## What you are asked to do
Could you filter the data below down to the lines that hold the word "Макария"?

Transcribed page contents
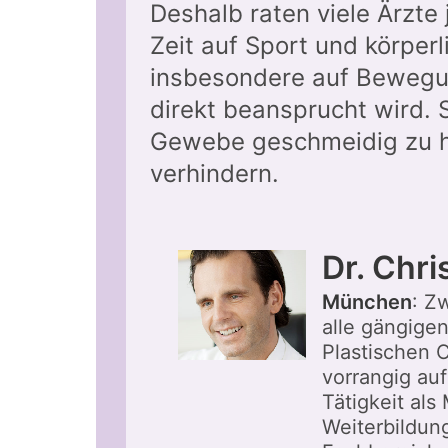
Deshalb raten viele Ärzte
Zeit auf Sport und körper
insbesondere auf Bewegu
direkt beansprucht wird. 
Gewebe geschmeidig zu h
verhindern.
Dr. Chri
München
: Z
alle gängige
Plastischen 
vorrangig auf
Tätigkeit als
Weiterbildung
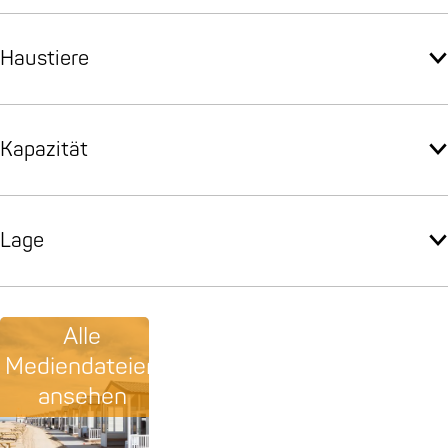
Haustiere
Kapazität
Lage
Alle
Mediendateien
ansehen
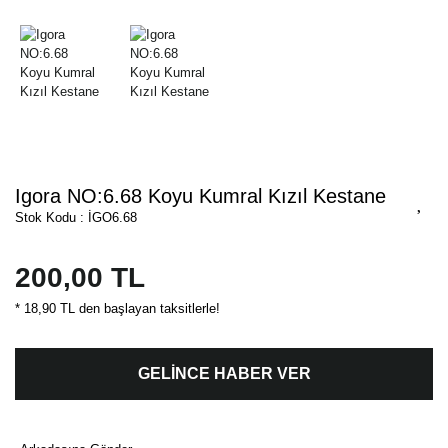
Igora NO:6.68 Koyu Kumral Kızıl Kestane
Stok Kodu : İGO6.68
200,00 TL
* 18,90 TL den başlayan taksitlerle!
GELİNCE HABER VER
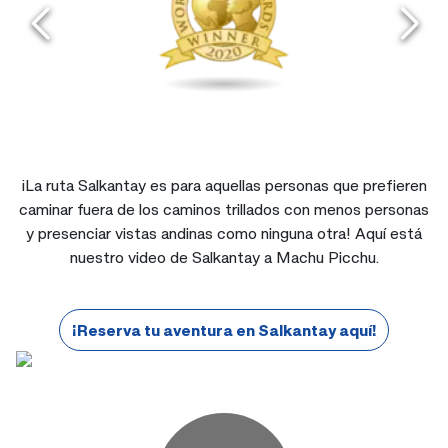
¡La ruta Salkantay es para aquellas personas que prefieren
caminar fuera de los caminos trillados con menos personas
y presenciar vistas andinas como ninguna otra! Aquí está
nuestro video de Salkantay a Machu Picchu.
¡Reserva tu aventura en Salkantay aquí!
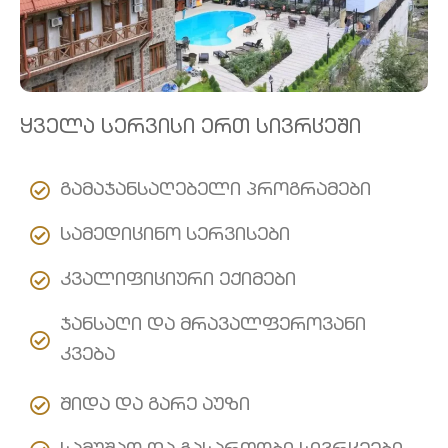
ყველა სერვისი ერთ სივრცეში
გამაჯანსაღებელი პროგრამები
სამედიცინო სერვისები
კვალიფიციური ექიმები
ჯანსაღი და მრავალფეროვანი
კვება
შიდა და გარე აუზი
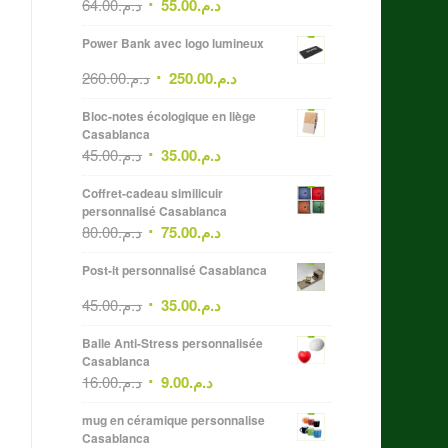
64.00
د.م.
55.00
د.م.
Power Bank avec logo lumineux
260.00
د.م.
250.00
د.م.
Bloc-notes écologique en liège
Casablanca
45.00
د.م.
35.00
د.م.
Coffret-cadeau similicuir
personnalisé Casablanca
80.00
د.م.
75.00
د.م.
Post-it personnalisé Casablanca
45.00
د.م.
35.00
د.م.
Balle Anti-Stress personnalisée
Casablanca
16.00
د.م.
9.00
د.م.
mug en céramique personnalise
Casablanca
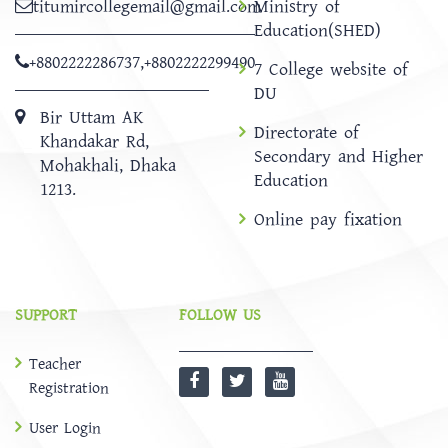
titumircollegemail@gmail.com
Ministry of
Education(SHED)
+8802222286737
,
+8802222299490
7 College website of
DU
Bir Uttam AK
Directorate of
Khandakar Rd,
Secondary and Higher
Mohakhali, Dhaka
Education
1213.
Online pay fixation
SUPPORT
FOLLOW US
Teacher
Registration
User Login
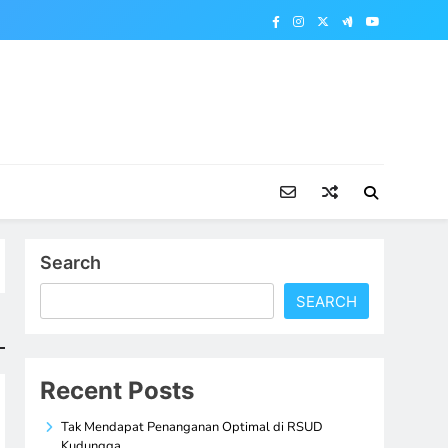
Search
SEARCH
Recent Posts
Tak Mendapat Penanganan Optimal di RSUD
Kudungga,…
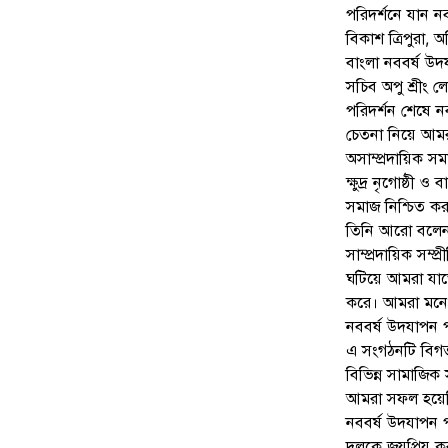
পরিদর্শনে যান নব
বিকাশ ত্রিপুরা, 
বাংলা নববর্ষ উদয
সচিব অপু শ্রীং 
পরিদর্শন শেষে ন
চেতনা নিয়ে আমরা
অসাম্প্রদায়িক সমা
ক্ষুদ্র নৃগোষ্ঠী 
সমাজ নিশ্চিত কর
তিনি আরো বলেন, এ
সাম্প্রদায়িক সম্
ঘটিয়ে আমরা যাত
করে। আমরা মনে 
নববর্ষ উদযাপন প
এ সংগঠনটি বিগত 
বিভিন্ন সামাজিক
আমরা সফল হয়ে
নববর্ষ উদযাপন প
দলকে জয়প্রিয় কর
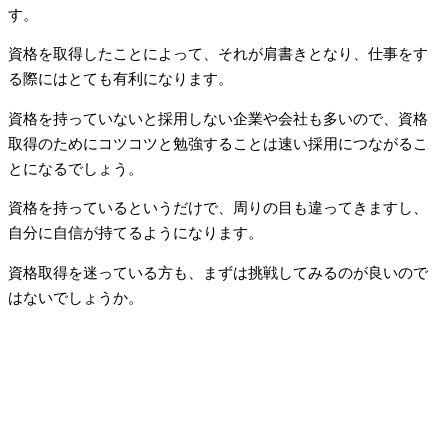
す。
資格を取得したことによって、それが肩書きとなり、仕事をす
る際にはとても有利になります。
資格を持っていないと採用しない企業や会社も多いので、資格
取得のためにコツコツと勉強することは速い採用につながるこ
とになるでしょう。
資格を持っているというだけで、周りの目も違ってきますし、
自分に自信が持てるようになります。
資格取得を迷っている方も、まずは挑戦してみるのが良いので
はないでしょうか。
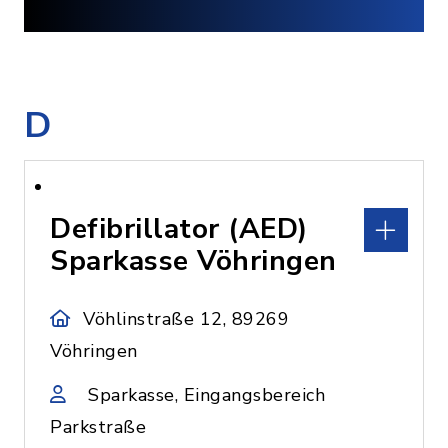
D
Defibrillator (AED)
Sparkasse Vöhringen
Vöhlinstraße 12, 89269
Vöhringen
Sparkasse, Eingangsbereich
Parkstraße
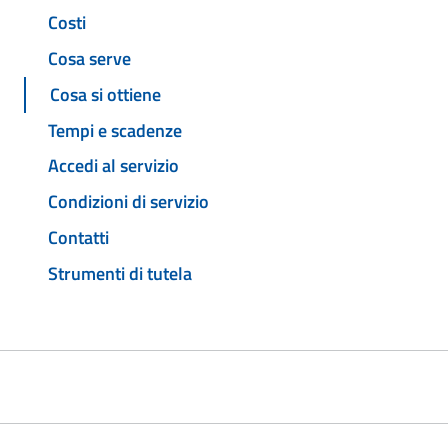
Costi
Cosa serve
Cosa si ottiene
Tempi e scadenze
Accedi al servizio
Condizioni di servizio
Contatti
Strumenti di tutela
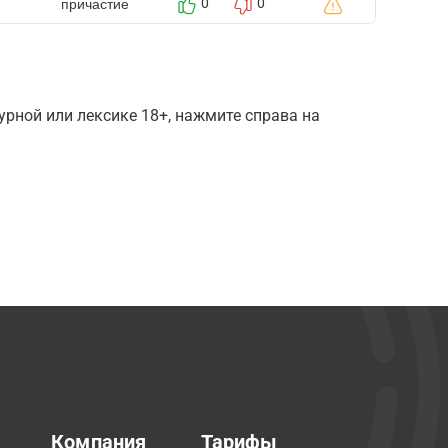
причастие
0
0
рной или лексике 18+, нажмите справа на
Компания
Тарифы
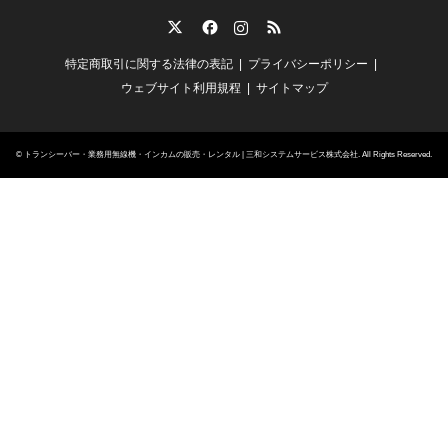
Twitter
Facebook
Instagram
RSS
特定商取引に関する法律の表記
プライバシーポリシー
ウェブサイト利用規程
サイトマップ
©
トランシーバー・業務用無線機・インカムの販売・レンタル | 三和システムサービス株式会社
. All Rights Reserved.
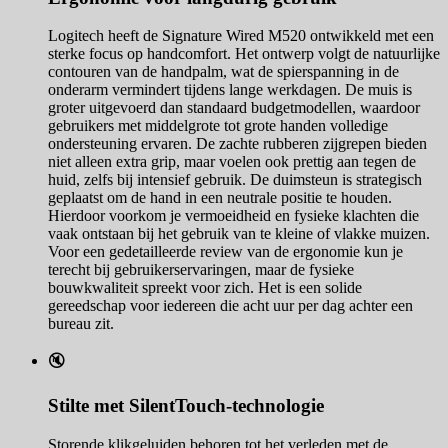
Logitech heeft de Signature Wired M520 ontwikkeld met een
sterke focus op handcomfort. Het ontwerp volgt de natuurlijke
contouren van de handpalm, wat de spierspanning in de
onderarm vermindert tijdens lange werkdagen. De muis is
groter uitgevoerd dan standaard budgetmodellen, waardoor
gebruikers met middelgrote tot grote handen volledige
ondersteuning ervaren. De zachte rubberen zijgrepen bieden
niet alleen extra grip, maar voelen ook prettig aan tegen de
huid, zelfs bij intensief gebruik. De duimsteun is strategisch
geplaatst om de hand in een neutrale positie te houden.
Hierdoor voorkom je vermoeidheid en fysieke klachten die
vaak ontstaan bij het gebruik van te kleine of vlakke muizen.
Voor een gedetailleerde review van de ergonomie kun je
terecht bij gebruikerservaringen, maar de fysieke
bouwkwaliteit spreekt voor zich. Het is een solide
gereedschap voor iedereen die acht uur per dag achter een
bureau zit.
🔇
Stilte met SilentTouch-technologie
Storende klikgeluiden behoren tot het verleden met de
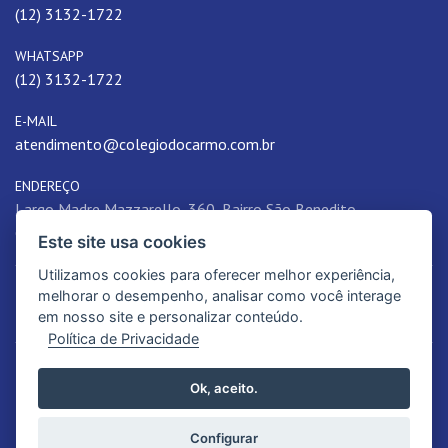
(12) 3132-1722
WHATSAPP
(12) 3132-1722
E-MAIL
atendimento@colegiodocarmo.com.br
ENDEREÇO
Largo Madre Mazzarello, 360, Bairro São Benedito,
Guaratinguetá, SP, 12502-051, Brasil
Este site usa cookies
Utilizamos cookies para oferecer melhor experiência,
melhorar o desempenho, analisar como você interage
em nosso site e personalizar conteúdo.
Política de Privacidade
© 2015-2026. Instituto Nossa Senhora do Carmo | Educação de qualidade.
Ok, aceito.
Todos os Direitos Reservados.
Política de Privacidade
Configurar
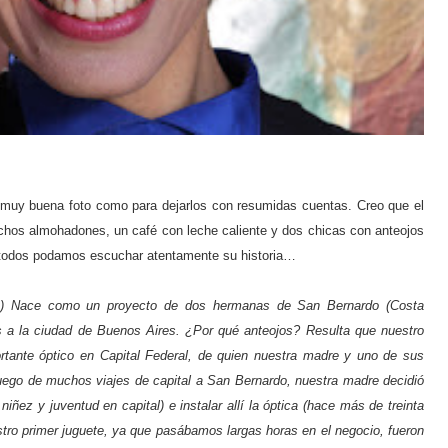
 muy buena foto como para dejarlos con resumidas cuentas. Creo que el
chos almohadones, un café con leche caliente y dos chicas con anteojos
e todos podamos escuchar atentamente su historia…
ojos) Nace como un proyecto de dos hermanas de San Bernardo (Costa
s a la ciudad de Buenos Aires. ¿Por qué anteojos? Resulta que nuestro
rtante óptico en Capital Federal, de quien nuestra madre y uno de sus
luego de muchos viajes de capital a San Bernardo, nuestra madre decidió
iñez y juventud en capital) e instalar allí la óptica (hace más de treinta
tro primer juguete, ya que pasábamos largas horas en el negocio, fueron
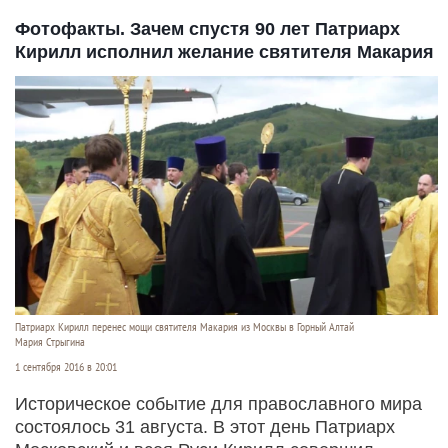
Фотофакты. Зачем спустя 90 лет Патриарх
Кирилл исполнил желание святителя Макария
Патриарх Кирилл перенес мощи святителя Макария из Москвы в Горный Алтай
Мария Стрыгина
1 сентября 2016 в 20:01
Историческое событие для православного мира
состоялось 31 августа. В этот день Патриарх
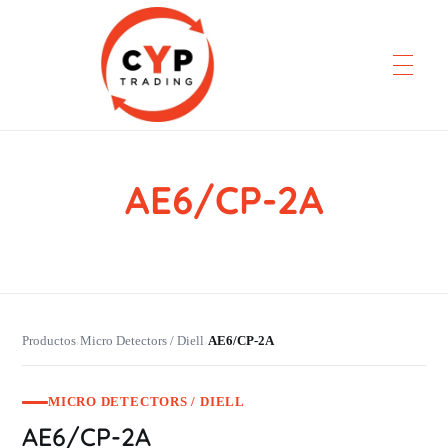
AE6/CP-2A
CYP Trading
Professionelle Ersatzteilbeschaffung
Productos
Micro Detectors / Diell
AE6/CP-2A
›
›
MICRO DETECTORS / DIELL
AE6/CP-2A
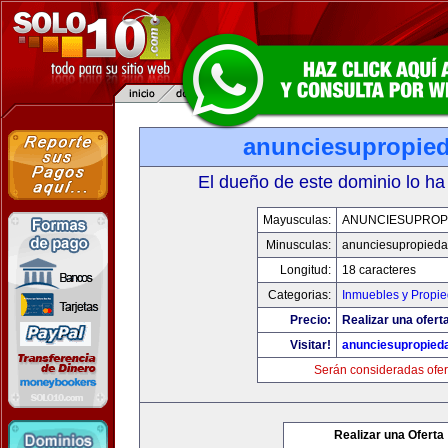
anunciesupropie
El dueño de este dominio lo ha
Mayusculas:
ANUNCIESUPROP
Minusculas:
anunciesupropied
Longitud:
18 caracteres
Categorias:
Inmuebles y Propi
Precio:
Realizar una oferta
Visitar!
anunciesupropied
Serán consideradas ofer
Realizar una Oferta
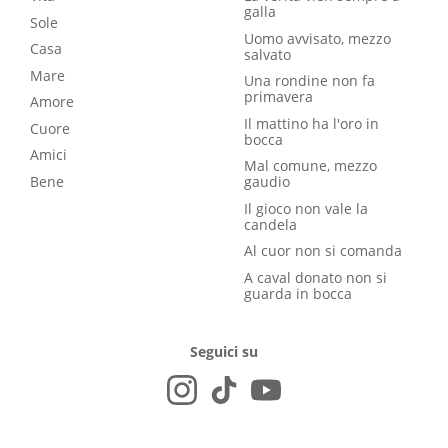
galla
Sole
Uomo avvisato, mezzo
Casa
salvato
Mare
Una rondine non fa
primavera
Amore
Il mattino ha l'oro in
Cuore
bocca
Amici
Mal comune, mezzo
Bene
gaudio
Il gioco non vale la
candela
Al cuor non si comanda
A caval donato non si
guarda in bocca
Seguici su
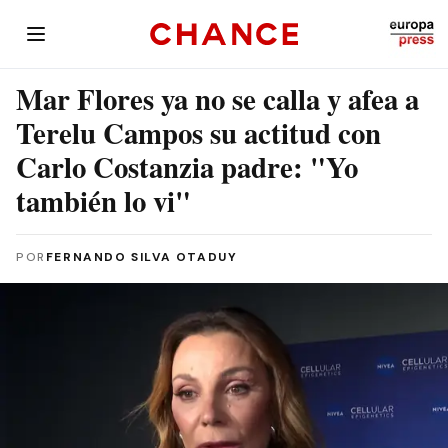
Mar Flores ya no se calla y afea a
Terelu Campos su actitud con
Carlo Costanzia padre: "Yo
también lo vi"
POR
FERNANDO SILVA OTADUY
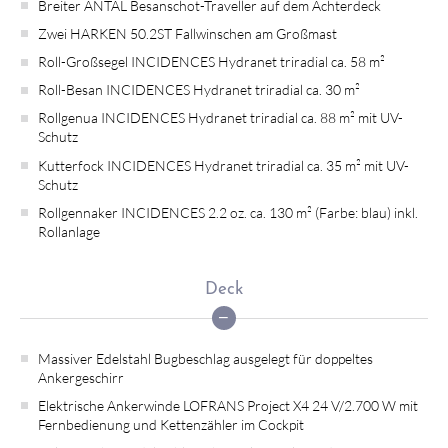
Breiter ANTAL Besanschot-Traveller auf dem Achterdeck
Zwei HARKEN 50.2ST Fallwinschen am Großmast
Roll-Großsegel INCIDENCES Hydranet triradial ca. 58 m²
Roll-Besan INCIDENCES Hydranet triradial ca. 30 m²
Rollgenua INCIDENCES Hydranet triradial ca. 88 m² mit UV-
Schutz
Kutterfock INCIDENCES Hydranet triradial ca. 35 m² mit UV-
Schutz
Rollgennaker INCIDENCES 2.2 oz. ca. 130 m² (Farbe: blau) inkl.
Rollanlage
Deck
Massiver Edelstahl Bugbeschlag ausgelegt für doppeltes
Ankergeschirr
Elektrische Ankerwinde LOFRANS Project X4 24 V/2.700 W mit
Fernbedienung und Kettenzähler im Cockpit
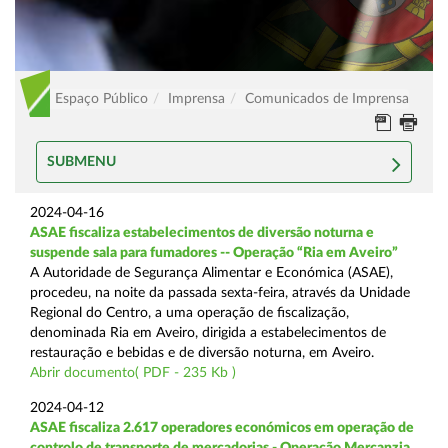
Espaço Público
Imprensa
Comunicados de Imprensa
SUBMENU
2024-04-16
ASAE fiscaliza estabelecimentos de diversão noturna e
suspende sala para fumadores -- Operação “Ria em Aveiro”
A Autoridade de Segurança Alimentar e Económica (ASAE),
procedeu, na noite da passada sexta-feira, através da Unidade
Regional do Centro, a uma operação de fiscalização,
denominada Ria em Aveiro, dirigida a estabelecimentos de
restauração e bebidas e de diversão noturna, em Aveiro.
Abrir documento( PDF - 235 Kb )
2024-04-12
ASAE fiscaliza 2.617 operadores económicos em operação de
controlo de transporte de mercadorias - Operação Mercanzia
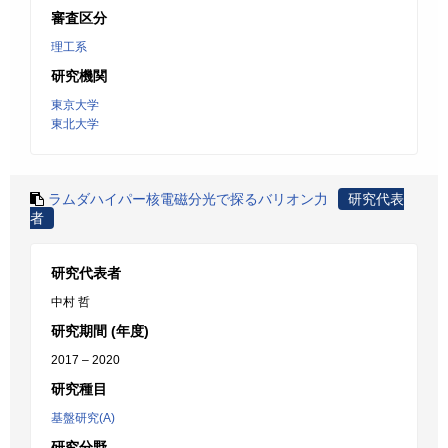
審査区分
理工系
研究機関
東京大学
東北大学
ラムダハイパー核電磁分光で探るバリオン力
研究代表
者
研究代表者
中村 哲
研究期間 (年度)
2017 – 2020
研究種目
基盤研究(A)
研究分野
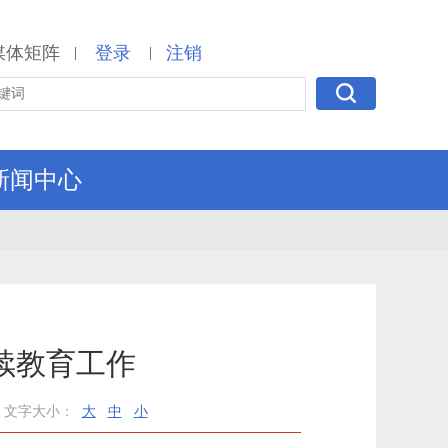
媒体矩阵
登录
注销
|
|
新闻中心
续教育工作
文字大小：
大
中
小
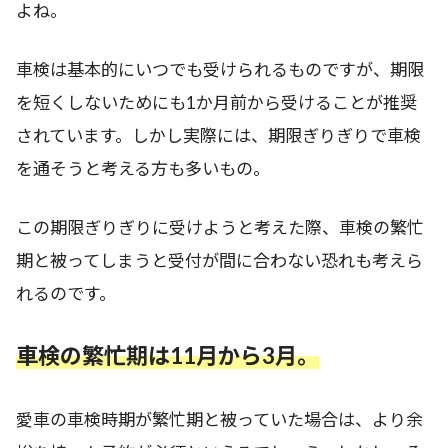
よね。
車検は基本的にいつでも受けられるものですが、期限
を短くしないためにも1か月前から受けることが推奨
されています。しかし実際には、期限ぎりぎりで車検
を通そうと考える方も多いもの。
この期限ぎりぎりに受けようと考えた際、車検の繁忙
期と被ってしまうと受付が間に合わない恐れも考えら
れるのです。
車検の繁忙期は11月から3月。
愛車の車検時期が繁忙期と被っていた場合は、より余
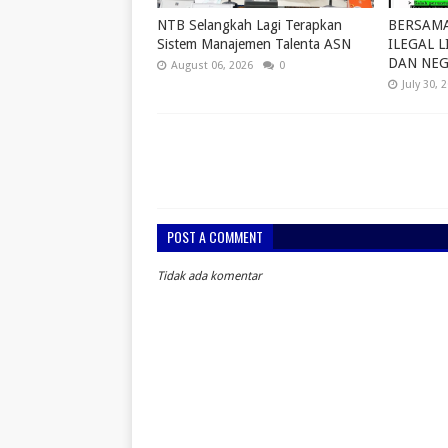
NTB Selangkah Lagi Terapkan
BERSAM
Sistem Manajemen Talenta ASN
ILEGAL L
DAN NE
August 06, 2026
0
July 30, 
POST A COMMENT
Tidak ada komentar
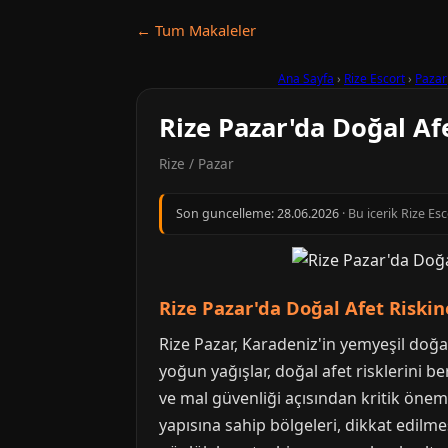
← Tum Makaleler
Ana Sayfa
›
Rize Escort
›
Pazar
Rize Pazar'da Doğal Af
Rize / Pazar
Son guncelleme:
28.06.2026
· Bu icerik Rize Es
Rize Pazar'da Doğal Afet Riskin
Rize Pazar, Karadeniz'in yemyeşil doğas
yoğun yağışlar, doğal afet risklerini b
ve mal güvenliği açısından kritik önem
yapısına sahip bölgeleri, dikkat edilm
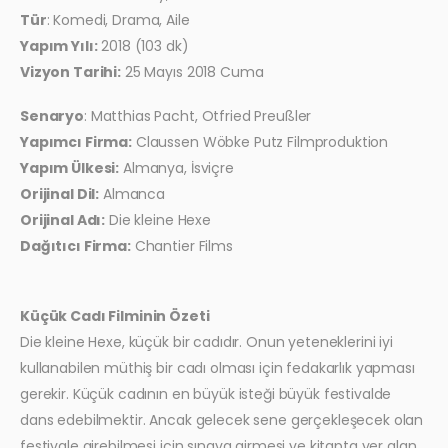
Tür
: Komedi, Drama, Aile
Yapım Yılı:
2018 (103 dk)
Vizyon Tarihi:
25 Mayıs 2018 Cuma
Senaryo
: Matthias Pacht, Otfried Preußler
Yapımcı Firma:
Claussen Wöbke Putz Filmproduktion
Yapım Ülkesi:
Almanya, İsviçre
Orijinal Dil:
Almanca
Orijinal Adı:
Die kleine Hexe
Dağıtıcı Firma:
Chantier Films
Küçük Cadı Filminin Özeti
Die kleine Hexe, küçük bir cadıdır. Onun yeteneklerini iyi
kullanabilen müthiş bir cadı olması için fedakarlık yapması
gerekir. Küçük cadının en büyük isteği büyük festivalde
dans edebilmektir. Ancak gelecek sene gerçekleşecek olan
festivale girebilmesi için sınava girmesi ve kitapta yer alan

## Solution for this problem
Кирилл исполнил желание святителя Макария
Патриарх Кирилл перенес мощи святителя Макария из Москвы в Горный Алтай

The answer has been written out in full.